Efforts to protect traditional food must be carried out appropriately so as not only to
make traditional food sustainable, but also to maintain the uniqueness of traditional
food. This study aims to further examine the relationship between the quality of
traditional food and the intention to consume traditional food to find out what factors
consumers see when consuming traditional food. In addition, this research will also
find out more about the influence of nostalgic emotions on the intention to consume
traditional food as a marketing method used to preserve traditional food by maintaining
its uniqueness. There are six constructs examined in this study, namely traditional food
quality, price fairness, experiential value, nostalgic emotion, and consumption
intention.
This research will be limited to traditional cake-type foods with the research targets
being Generations X, Y, and Z. In total, 456 responses were collected, of which only
449 data met the criteria that could be processed further. The data collected is then
processed through demographic data which consists of several variables such as
generation, gender, domicile, and occupation.
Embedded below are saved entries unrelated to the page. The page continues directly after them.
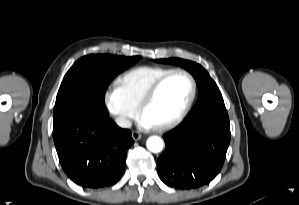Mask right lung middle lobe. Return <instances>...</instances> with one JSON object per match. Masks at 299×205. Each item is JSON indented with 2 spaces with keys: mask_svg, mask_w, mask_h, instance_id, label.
Masks as SVG:
<instances>
[{
  "mask_svg": "<svg viewBox=\"0 0 299 205\" xmlns=\"http://www.w3.org/2000/svg\"><path fill=\"white\" fill-rule=\"evenodd\" d=\"M140 56L87 55L68 70L54 107V124L83 107L105 110L104 96L110 81L135 64Z\"/></svg>",
  "mask_w": 299,
  "mask_h": 205,
  "instance_id": "1",
  "label": "right lung middle lobe"
}]
</instances>
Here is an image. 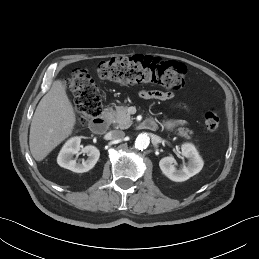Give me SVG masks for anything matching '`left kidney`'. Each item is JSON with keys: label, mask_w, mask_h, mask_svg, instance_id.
I'll return each instance as SVG.
<instances>
[{"label": "left kidney", "mask_w": 259, "mask_h": 259, "mask_svg": "<svg viewBox=\"0 0 259 259\" xmlns=\"http://www.w3.org/2000/svg\"><path fill=\"white\" fill-rule=\"evenodd\" d=\"M182 155L188 159V164L177 169L174 165V158L167 156L160 160L159 167L163 174L175 182H183L199 173L203 168V160L197 149L191 143H185L181 147Z\"/></svg>", "instance_id": "5707ae66"}]
</instances>
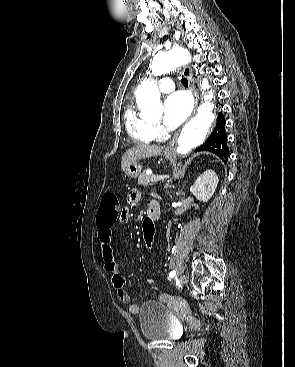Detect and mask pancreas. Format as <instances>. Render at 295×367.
Instances as JSON below:
<instances>
[{"label":"pancreas","mask_w":295,"mask_h":367,"mask_svg":"<svg viewBox=\"0 0 295 367\" xmlns=\"http://www.w3.org/2000/svg\"><path fill=\"white\" fill-rule=\"evenodd\" d=\"M154 175L152 174H146L145 172H143L139 177H138V184L139 185H143V186H147V185H152L154 182L151 178ZM164 180V179H162Z\"/></svg>","instance_id":"pancreas-1"}]
</instances>
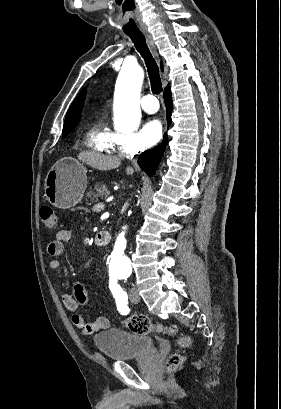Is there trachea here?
Instances as JSON below:
<instances>
[{"instance_id":"trachea-1","label":"trachea","mask_w":281,"mask_h":409,"mask_svg":"<svg viewBox=\"0 0 281 409\" xmlns=\"http://www.w3.org/2000/svg\"><path fill=\"white\" fill-rule=\"evenodd\" d=\"M126 35L130 37L135 45L137 52L140 53L141 57L145 61L151 82L152 93H154L155 95L160 94L163 91V87L159 76V67L146 44V39L143 33L138 31L126 33Z\"/></svg>"}]
</instances>
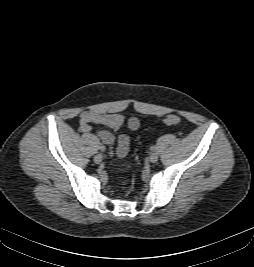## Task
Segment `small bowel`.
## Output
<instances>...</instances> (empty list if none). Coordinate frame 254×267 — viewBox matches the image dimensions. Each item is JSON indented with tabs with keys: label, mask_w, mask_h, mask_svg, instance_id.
Returning a JSON list of instances; mask_svg holds the SVG:
<instances>
[{
	"label": "small bowel",
	"mask_w": 254,
	"mask_h": 267,
	"mask_svg": "<svg viewBox=\"0 0 254 267\" xmlns=\"http://www.w3.org/2000/svg\"><path fill=\"white\" fill-rule=\"evenodd\" d=\"M125 123V117L119 113H97L93 111H84L79 115V129L83 133L91 131V124H101L114 130L120 129ZM126 126L130 131H136L140 127V121L136 117L127 120ZM100 140L109 147L110 154L117 157L127 155L130 146V137L128 134H121L118 137V143L114 148L115 137L107 130L98 131Z\"/></svg>",
	"instance_id": "1"
}]
</instances>
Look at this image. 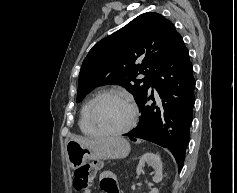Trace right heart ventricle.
Instances as JSON below:
<instances>
[{"label": "right heart ventricle", "mask_w": 237, "mask_h": 193, "mask_svg": "<svg viewBox=\"0 0 237 193\" xmlns=\"http://www.w3.org/2000/svg\"><path fill=\"white\" fill-rule=\"evenodd\" d=\"M92 100L93 98L86 101L81 109L80 118H79V127H80V130L87 136H99L94 131V129L90 126L88 122V118H87L88 108Z\"/></svg>", "instance_id": "obj_1"}]
</instances>
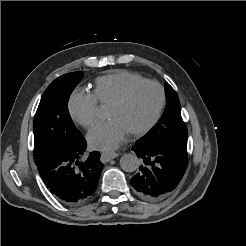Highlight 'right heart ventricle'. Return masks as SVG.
I'll return each mask as SVG.
<instances>
[{
  "mask_svg": "<svg viewBox=\"0 0 246 246\" xmlns=\"http://www.w3.org/2000/svg\"><path fill=\"white\" fill-rule=\"evenodd\" d=\"M143 79L133 72L114 71L95 80L92 94L98 104L109 107L128 86Z\"/></svg>",
  "mask_w": 246,
  "mask_h": 246,
  "instance_id": "1",
  "label": "right heart ventricle"
}]
</instances>
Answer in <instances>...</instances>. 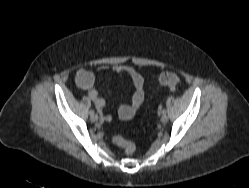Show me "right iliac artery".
Segmentation results:
<instances>
[{"instance_id":"82829eb1","label":"right iliac artery","mask_w":249,"mask_h":188,"mask_svg":"<svg viewBox=\"0 0 249 188\" xmlns=\"http://www.w3.org/2000/svg\"><path fill=\"white\" fill-rule=\"evenodd\" d=\"M93 114H94V110H91V111H90V115H93Z\"/></svg>"}]
</instances>
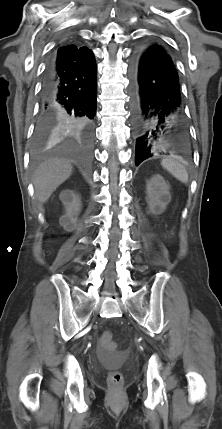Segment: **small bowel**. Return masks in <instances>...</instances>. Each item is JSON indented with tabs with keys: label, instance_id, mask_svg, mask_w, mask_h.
Wrapping results in <instances>:
<instances>
[{
	"label": "small bowel",
	"instance_id": "c3829d8e",
	"mask_svg": "<svg viewBox=\"0 0 222 429\" xmlns=\"http://www.w3.org/2000/svg\"><path fill=\"white\" fill-rule=\"evenodd\" d=\"M99 352L103 358H109L110 357V353H109L108 349H106L102 346L100 347Z\"/></svg>",
	"mask_w": 222,
	"mask_h": 429
}]
</instances>
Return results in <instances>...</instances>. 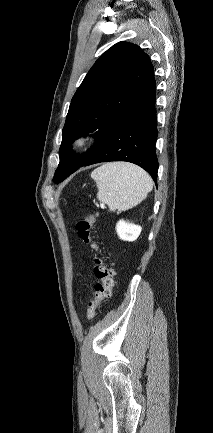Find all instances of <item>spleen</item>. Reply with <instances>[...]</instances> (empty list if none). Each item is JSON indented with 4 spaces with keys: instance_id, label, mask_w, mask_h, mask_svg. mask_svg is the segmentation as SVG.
Listing matches in <instances>:
<instances>
[{
    "instance_id": "3e777b00",
    "label": "spleen",
    "mask_w": 213,
    "mask_h": 433,
    "mask_svg": "<svg viewBox=\"0 0 213 433\" xmlns=\"http://www.w3.org/2000/svg\"><path fill=\"white\" fill-rule=\"evenodd\" d=\"M91 178L98 188L97 198L118 213L140 204L153 188L151 177L131 163H106L95 169Z\"/></svg>"
}]
</instances>
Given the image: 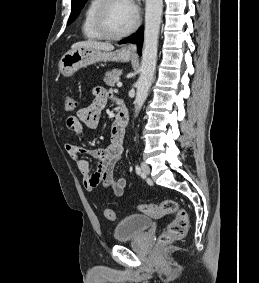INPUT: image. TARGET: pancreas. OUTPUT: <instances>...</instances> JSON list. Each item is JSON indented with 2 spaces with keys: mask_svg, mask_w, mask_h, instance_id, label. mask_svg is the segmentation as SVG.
Segmentation results:
<instances>
[{
  "mask_svg": "<svg viewBox=\"0 0 259 283\" xmlns=\"http://www.w3.org/2000/svg\"><path fill=\"white\" fill-rule=\"evenodd\" d=\"M121 75V70L119 69H113L112 71L106 72L104 76V82L113 87L116 82H118V78Z\"/></svg>",
  "mask_w": 259,
  "mask_h": 283,
  "instance_id": "obj_1",
  "label": "pancreas"
}]
</instances>
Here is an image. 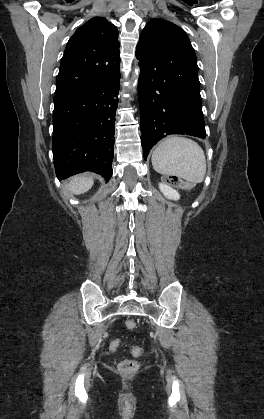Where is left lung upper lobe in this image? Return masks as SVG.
I'll use <instances>...</instances> for the list:
<instances>
[{
	"label": "left lung upper lobe",
	"mask_w": 264,
	"mask_h": 419,
	"mask_svg": "<svg viewBox=\"0 0 264 419\" xmlns=\"http://www.w3.org/2000/svg\"><path fill=\"white\" fill-rule=\"evenodd\" d=\"M157 43L163 46L161 65L166 74L198 79L196 55L183 29L163 19L149 21L140 35L136 52Z\"/></svg>",
	"instance_id": "left-lung-upper-lobe-1"
}]
</instances>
Testing the research model will use the
Partial Least Square Structural Equation Modeling (PLS-SEM) method with
SmartPLS software.
The research results show that the constructs of traditional food quality, price fairness,
experiential value, satisfaction influence consumption intention. Nostalgic emotions
have also been proven to influence intentions to consume traditional food. Apart from
that, this research also proved that the health construct does not build perceptions of
the quality of traditional food. This is because in Indonesia traditional cakes are often
associated with the concept of market snacks which are not very hygienic and are seen
as a snack that is not rich in nutrients.